_What is required_
Extract each line of the records below that contains the word "PARA".

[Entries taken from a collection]
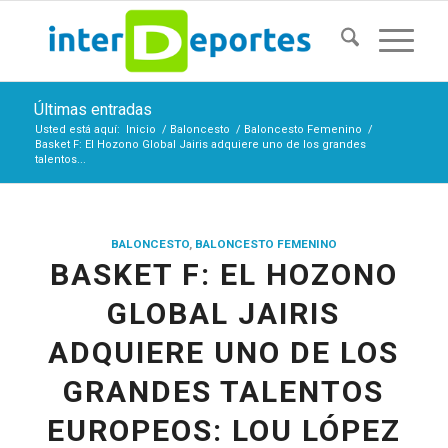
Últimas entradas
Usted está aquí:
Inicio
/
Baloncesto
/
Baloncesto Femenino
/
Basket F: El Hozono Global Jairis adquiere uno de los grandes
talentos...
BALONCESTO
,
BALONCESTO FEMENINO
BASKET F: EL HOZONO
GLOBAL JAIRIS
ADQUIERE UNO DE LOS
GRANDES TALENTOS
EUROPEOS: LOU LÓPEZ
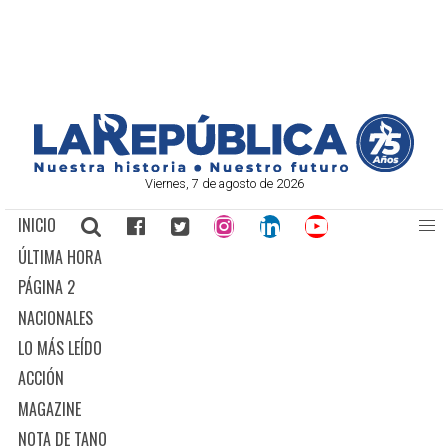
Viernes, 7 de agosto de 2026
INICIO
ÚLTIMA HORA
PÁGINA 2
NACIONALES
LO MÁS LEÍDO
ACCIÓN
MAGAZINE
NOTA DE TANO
==
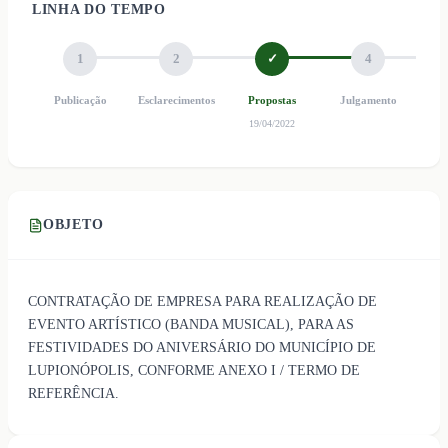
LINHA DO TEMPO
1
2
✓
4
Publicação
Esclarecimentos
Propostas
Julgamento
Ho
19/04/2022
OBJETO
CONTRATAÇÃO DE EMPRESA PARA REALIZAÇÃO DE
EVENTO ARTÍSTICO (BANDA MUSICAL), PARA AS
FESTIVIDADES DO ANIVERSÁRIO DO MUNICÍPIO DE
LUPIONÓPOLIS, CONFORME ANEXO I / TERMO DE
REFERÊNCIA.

_Exercise solution_
CONTRATAÇÃO DE EMPRESA PARA REALIZAÇÃO DE
EVENTO ARTÍSTICO (BANDA MUSICAL), PARA AS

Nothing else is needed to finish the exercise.